Can government do a better job? One answer is that it can nudge people in a preferred direction, and that such nudges can have an even stronger (beneficial) effect than the nudgers expect. Testing that proposition has been a Nudge Unit embedded in the British government by the Conservative-Liberal Democrat coalition, whose head David Halpern has written a book called Inside the Nudge Unit, reviewed here in the Times Literary Supplement.
Auto-enrollment of employees into pension plans supposedly got an additional 5 million people to save for their pensions. Reduced carbon monoxide content in the natural gas used to heat ovens has resulted in a 30 percent drop in suicides (at least by inserting you head in an oven).
Other, less exotic examples are mentioned by the TLS reviewer Alex Burghart. “They have used the power of social norms to persuade tardy taxpayers to cough up simply by telling them (truthfully) that most people have already done so, reaping millions upon millions of pounds of extra revenue. They have used ‘implementation intention’; to nudge tens of thousands of people into work by asking them what they are planning to do in the next fortnight, rather than what they have done in the previous one.

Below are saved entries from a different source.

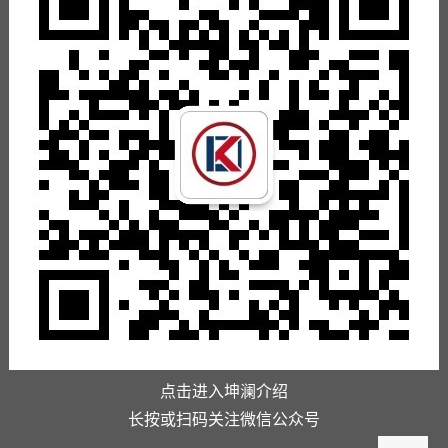
点击进入坤澜介绍
长按或扫码关注微信公众号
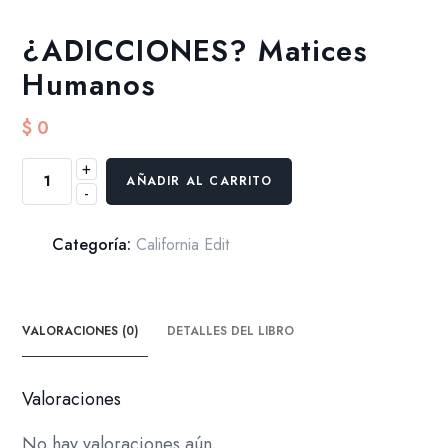
¿ADICCIONES? Matices
Humanos
$
0
+
¿ADICCIONES?
AÑADIR AL CARRITO
-
Matices
Humanos
cantidad
Categoría:
California Edit
VALORACIONES (0)
DETALLES DEL LIBRO
Valoraciones
No hay valoraciones aún.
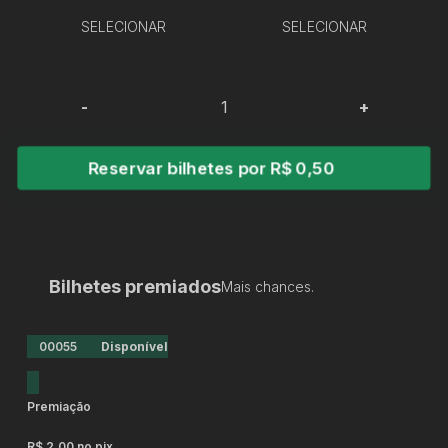
SELECIONAR
SELECIONAR
-
+
Reservar bilhetes por R$ 0,50
Bilhetes premiados
Mais chances.
00055
Disponível
Premiação
R$ 2,00 no pix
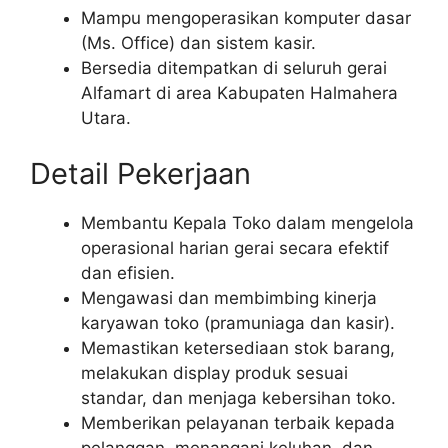
Mampu mengoperasikan komputer dasar
(Ms. Office) dan sistem kasir.
Bersedia ditempatkan di seluruh gerai
Alfamart di area Kabupaten Halmahera
Utara.
Detail Pekerjaan
Membantu Kepala Toko dalam mengelola
operasional harian gerai secara efektif
dan efisien.
Mengawasi dan membimbing kinerja
karyawan toko (pramuniaga dan kasir).
Memastikan ketersediaan stok barang,
melakukan display produk sesuai
standar, dan menjaga kebersihan toko.
Memberikan pelayanan terbaik kepada
pelanggan, menangani keluhan, dan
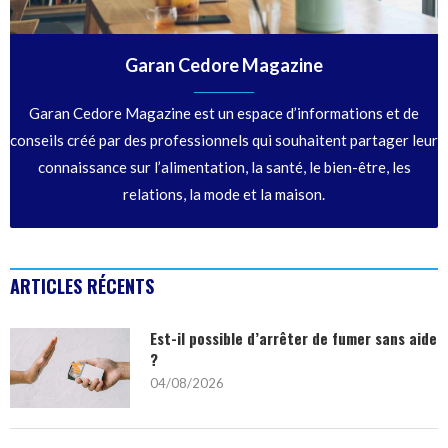
Garan Cedore Magazine
Garan Cedore Magazine est un espace d’informations et de
conseils créé par des professionnels qui souhaitent partager leur
connaissance sur l’alimentation, la santé, le bien-être, les
relations, la mode et la maison.
ARTICLES RÉCENTS
Est-il possible d’arrêter de fumer sans aide
?
04/08/2026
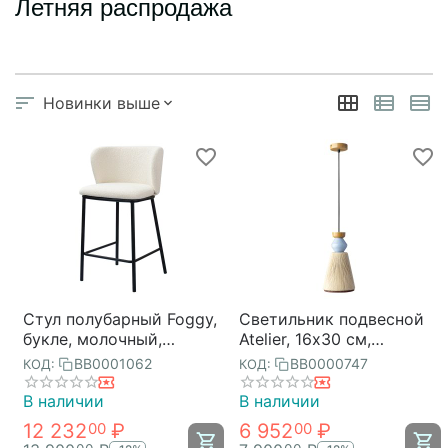
Летняя распродажа
Новинки выше
Стул полубарный Foggy,
Светильник подвесной
букле, молочный,
Atelier, 16х30 см,
Bergenson Bjorn
лавандовое ретро,
BB0001062
BB0000747
КОД:
КОД:
Bergenson Bjorn
В наличии
В наличии
12 232
₽
6 952
₽
00
00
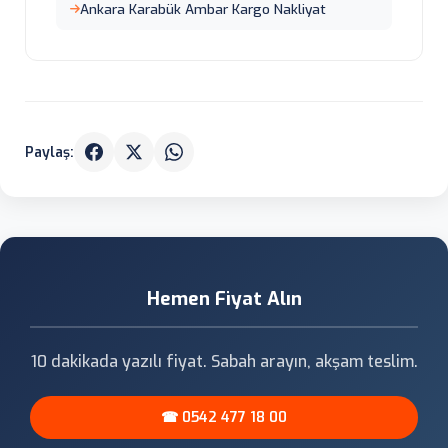
Ankara Karabük Ambar Kargo Nakliyat
Paylaş:
Hemen Fiyat Alın
10 dakikada yazılı fiyat. Sabah arayın, akşam teslim.
☎ 0542 477 18 00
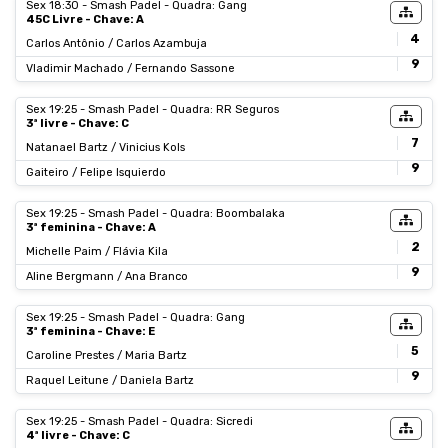
Sex 18:30 - Smash Padel - Quadra: Gang
45C Livre - Chave: A
4
Carlos Antônio / Carlos Azambuja
9
Vladimir Machado / Fernando Sassone
Sex 19:25 - Smash Padel - Quadra: RR Seguros
3ª livre - Chave: C
7
Natanael Bartz / Vinicius Kols
9
Gaiteiro / Felipe Isquierdo
Sex 19:25 - Smash Padel - Quadra: Boombalaka
3ª feminina - Chave: A
2
Michelle Paim / Flávia Kila
9
Aline Bergmann / Ana Branco
Sex 19:25 - Smash Padel - Quadra: Gang
3ª feminina - Chave: E
5
Caroline Prestes / Maria Bartz
9
Raquel Leitune / Daniela Bartz
Sex 19:25 - Smash Padel - Quadra: Sicredi
4ª livre - Chave: C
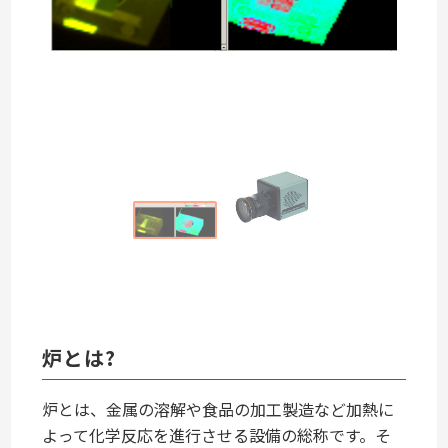
炉とは?
炉とは、金属の溶解や食品の加工製造など加熱に
よって化学反応を進行させる設備の総称です。そ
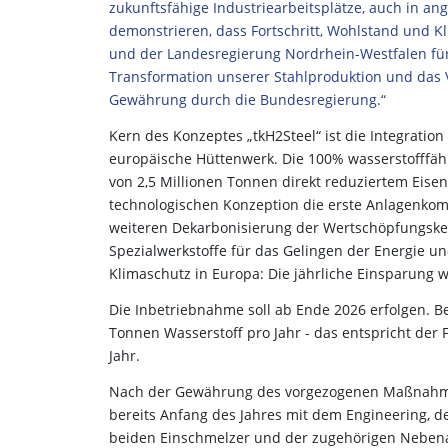
zukunftsfähige Industriearbeitsplätze, auch in a
demonstrieren, dass Fortschritt, Wohlstand und 
und der Landesregierung Nordrhein-Westfalen für
Transformation unserer Stahlproduktion und das Ve
Gewährung durch die Bundesregierung.“
Kern des Konzeptes „tkH2Steel“ ist die Integratio
europäische Hüttenwerk. Die 100% wasserstofffäh
von 2,5 Millionen Tonnen direkt reduziertem Eisen
technologischen Konzeption die erste Anlagenkombi
weiteren Dekarbonisierung der Wertschöpfungsket
Spezialwerkstoffe für das Gelingen der Energie un
Klimaschutz in Europa: Die jährliche Einsparung wi
Die Inbetriebnahme soll ab Ende 2026 erfolgen. B
Tonnen Wasserstoff pro Jahr - das entspricht der
Jahr.
Nach der Gewährung des vorgezogenen Maßnahmen
bereits Anfang des Jahres mit dem Engineering, d
beiden Einschmelzer und der zugehörigen Nebena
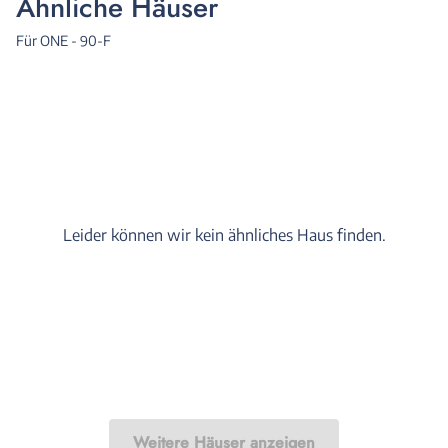
Ähnliche Häuser
Für ONE - 90-F
Leider können wir kein ähnliches Haus finden.
Weitere Häuser anzeigen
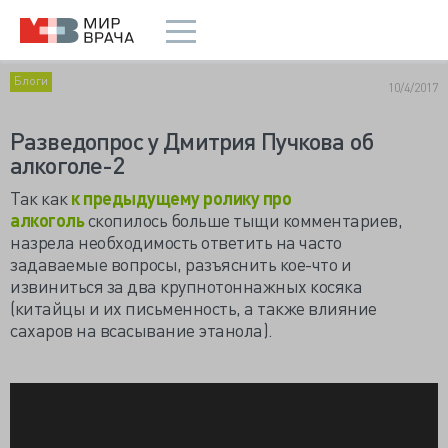
Блоги
10/4/2017
Разведопрос у Дмитрия Пучкова об
алкоголе-2
Так как
к предыдущему ролику про
алкоголь
скопилось больше тыщи комментариев,
назрела необходимость ответить на часто
задаваемые вопросы, разъяснить кое-что и
извиниться за два крупнотоннажных косяка
(китайцы и их письменность, а также влияние
сахаров на всасывание этанола).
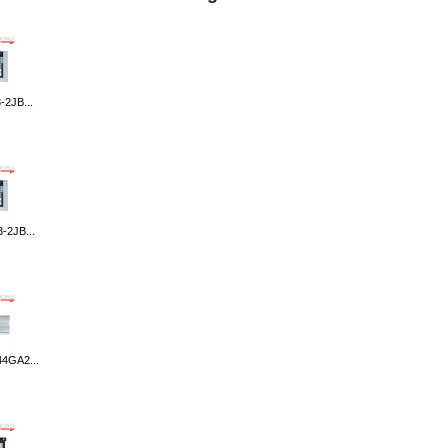
-2JB...
-2JB...
4GA2...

And they have shown that you can boost pupils’ performance in tests simply by texting their parents two days in advance.”
These sound like great results, and perhaps replicable here and in other countries beyond Britain. But I think prudent readers will ask whether the alleged results of these policies have been accurately and fairly measured and ethical readers will wonder whether policymakers have crossed the boundary between maintaining freedom of choice and overpowering it.